Arguably the most profound effect of World War I on African Americans was the acceleration of the multi-decade mass movement of black, southern rural farm laborers northward and westward to cities in search of higher wages in industrial jobs and better social and political opportunities.
How did the great migration affect the South?
The migration changed the demographics in a number of states; there were decades of Black population decline, especially across the Deep South “black belt” where cotton had been the main cash crop. Because the migrants concentrated in the big cities of the north and west, their influence was magnified in those places.
Why was the Great Migration such an important part of the progressive era?
The Great Migration was such an important part of the Progressive Era because it showed the shift from an agricultural based-economy into an industrial- based economy.
What was one effect of the Great Migration quizlet?
During the Great Migration, African Americans began to build a new place for themselves in public life, actively confronting economic, political and social challenges and creating a new black urban culture that would exert enormous influence in the decades to come.
What is true about the Great Migration?
The Great Migration was one of the largest and most rapid mass internal movements in history—perhaps the greatest not caused by the immediate threat of execution or starvation. In sheer numbers it outranks the migration of any other ethnic group—Italians or Irish or Jews or Poles—to [the United States].
What is the significance of Great Migration?
The Great Migration was an historic event within the United States in which millions of African Americans living in the South region of the country moved to other sections of the nation. Prior to this event, approximately 90 percent of all African Americans lived in the area that allowed slavery prior to the American Civil War.

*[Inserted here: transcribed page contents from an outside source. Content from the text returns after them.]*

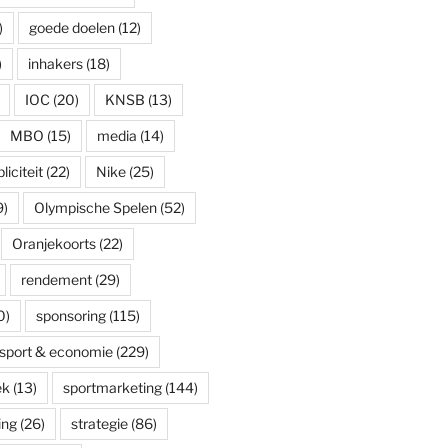
)
goede doelen
(12)
)
inhakers
(18)
IOC
(20)
KNSB
(13)
MBO
(15)
media
(14)
iciteit
(22)
Nike
(25)
9)
Olympische Spelen
(52)
Oranjekoorts
(22)
rendement
(29)
0)
sponsoring
(115)
sport & economie
(229)
ek
(13)
sportmarketing
(144)
ing
(26)
strategie
(86)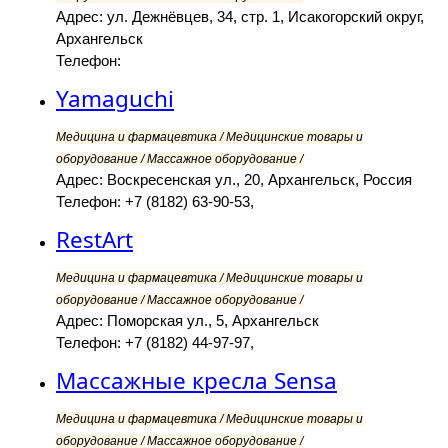
Адрес: ул. Дежнёвцев, 34, стр. 1, Исакогорский округ,
Архангельск
Телефон:
Yamaguchi
Медицина и фармацевтика / Медицинские товары и
оборудование / Массажное оборудование /
Адрес: Воскресенская ул., 20, Архангельск, Россия
Телефон: +7 (8182) 63-90-53,
RestArt
Медицина и фармацевтика / Медицинские товары и
оборудование / Массажное оборудование /
Адрес: Поморская ул., 5, Архангельск
Телефон: +7 (8182) 44-97-97,
Массажные кресла Sensa
Медицина и фармацевтика / Медицинские товары и
оборудование / Массажное оборудование /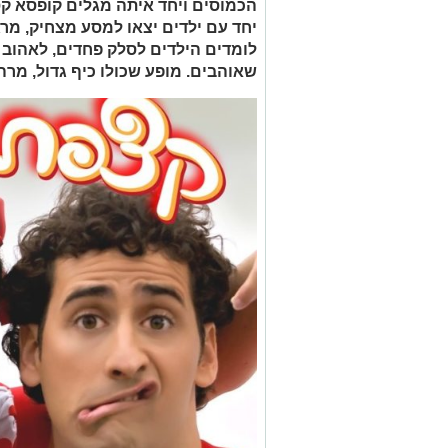
הכמוסים ויחד איתה מגלים קופסא קס
יחד עם ילדים יצאו למסע מצחיק, מרג
לומדים הילדים לסלק פחדים, לאהוב
שאוהבים. מופע שכולו כיף גדול, מרהי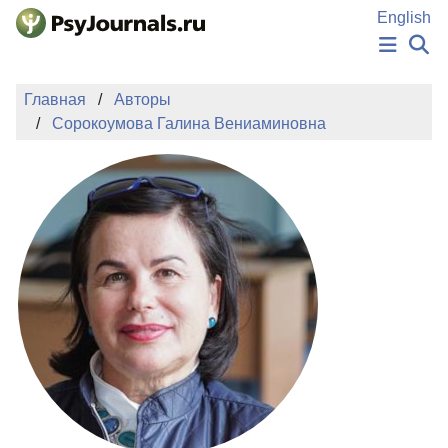
Перейти к основному содержанию
English
НОВОСТИ
Главная
Авторы
ИЗДАНИЯ
Сорокоумова Галина Вениаминовна
АВТОРЫ
ПОДАТЬ РУКОПИСЬ
БАЗА ЗНАНИЙ
КЛЮЧЕВЫЕ СЛОВА
Регистрация
Вход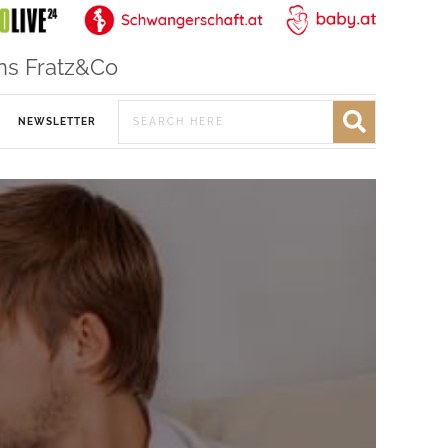
ns Fratz&Co
NEWSLETTER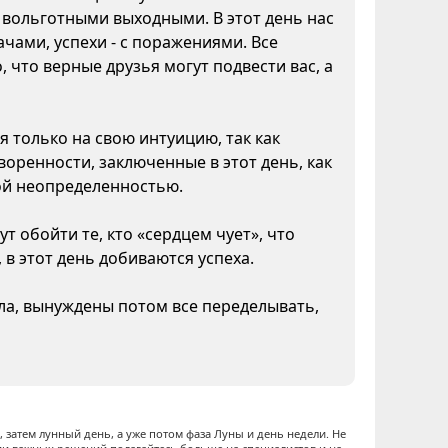
а вольготными выходными. В этот день нас
чами, успехи - с поражениями. Все
 что верные друзья могут подвести вас, а
я только на свою интуицию, так как
воренности, заключенные в этот день, как
кой неопределенностью.
т обойти те, кто «сердцем чует», что
 в этот день добиваются успеха.
ела, вынуждены потом все переделывать,
 затем лунный день, а уже потом фаза Луны и день недели. Не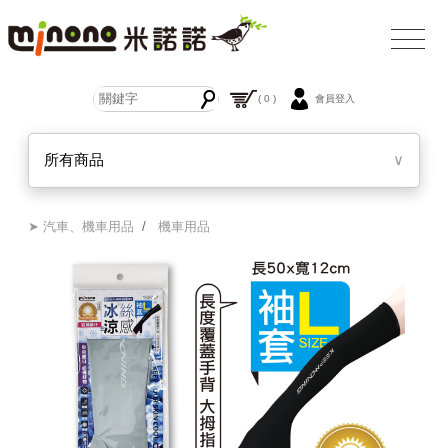
( 0 )
會員登入
所有商品
∨
➤ 汽車、機車用品
/
機車用品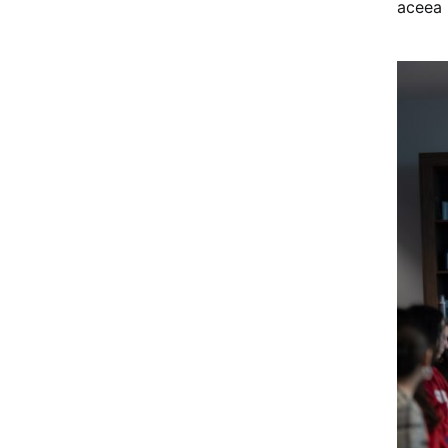
aceea 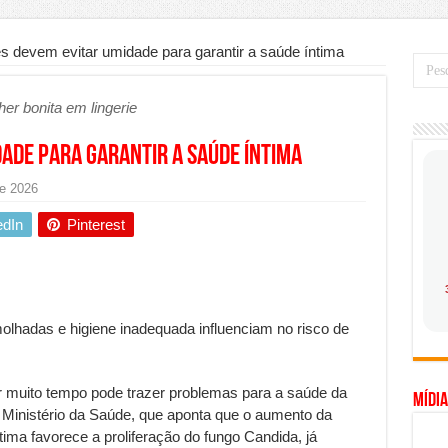
mo saber a hora certa de evoluir sua infraestrutura digital
de transfer passeios e traslados em Porto Seguro, Bahia
s devem evitar umidade para garantir a saúde íntima
 prioridade diante do avanço das tecnologias conectadas
her bonita em lingerie
hadores desconfia dos canais de denúncia das empresas
a força no Brasil com a chegada da VIVAMOMENTO ao polo empresarial
ade para garantir a saúde íntima
Cerco Contra Streamings Piratas: Entenda o Bloqueio e o Que Muda
e 2026
 nacional: como Jaque Rosa ensina tarólogas a faturarem mais de R$ 10
edIn
Pinterest
ando vale mais a pena investir em móveis personalizados?
o planejar sua trajetória acadêmica e profissional
gica: como usar dados e regulamentações a seu favor
lhadas e higiene inadequada influenciam no risco de
mpa chega para brasileiros: ZCT traz oportunidades de lucro seguro com
. Ferro: guia completo para escolher o portão ideal para seu imóvel
muito tempo pode trazer problemas para a saúde da
Mídia
ercepção do consumidor: como marcas evitam ruídos no mercado
 Ministério da Saúde, que aponta que o aumento da
tima favorece a proliferação do fungo Candida, já
ia de Especialistas Independentes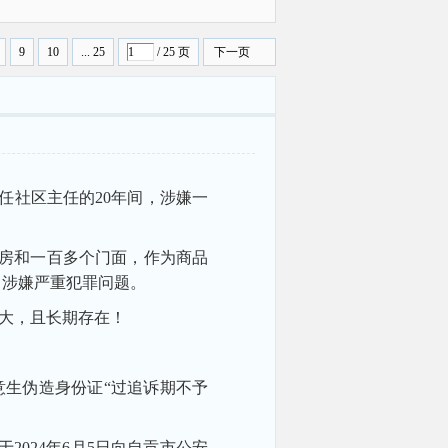
曝光
9
10
... 25
/ 25 页
下一页
任社区主任的20年间，涉嫌一
住房和一百多个门面，作为商品
，涉嫌严重犯罪问题。
大，且长期存在！
生伪造身份证“过追诉期不予
024年6月5日向自贡市公安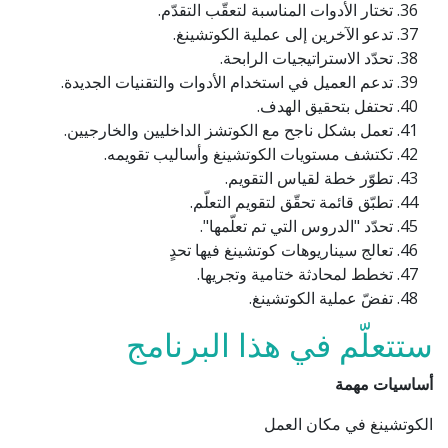
تختار الأدوات المناسبة لتعقّب التقدّم.
تدعو الآخرين إلى عملية الكوتشينغ.
تحدّد الاستراتيجيات الرابحة.
تدعم العميل في استخدام الأدوات والتقنيات الجديدة.
تحتفل بتحقيق الهدف.
تعمل بشكل ناجح مع الكوتشز الداخليين والخارجيين.
تكتشف مستويات الكوتشينغ وأساليب تقويمه.
تطوّر خطة لقياس التقويم.
تطبّق قائمة تحقّق لتقويم التعلّم.
تحدّد "الدروس التي تم تعلّمها".
تعالج سيناريوهات كوتشينغ فيها تحدٍ
تخطط لمحادثة ختامية وتجريها.
تفضّ عملية الكوتشينغ.
ستتعلّم في هذا البرنامج
أساسيات مهمة
الكوتشينغ في مكان العمل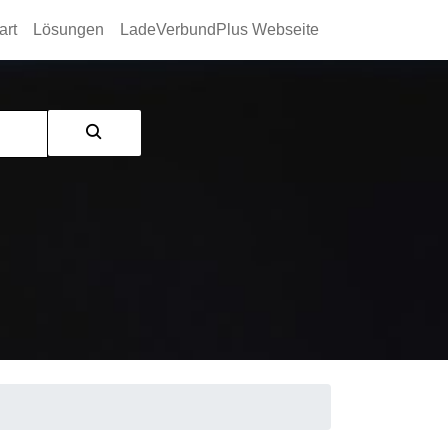
art
Lösungen
LadeVerbundPlus Webseite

What caused the Great Migration?
The main cause of the Great Migration was economic. One of the “pull factors” was the fact that there was a labor shortage in the north as a result of the war in Europe. More pull factors include “high wages, little or no employment, a shorter working day than on the farm,…
What does great migration mean?
Freebase(3.50 / 4 votes)Rate this definition: Great Migration. The Great Migration was the movement of 6 million African Americans out of the rural Southern United States to the urban Northeast, Midwest , and West that lasted up until the 1960s.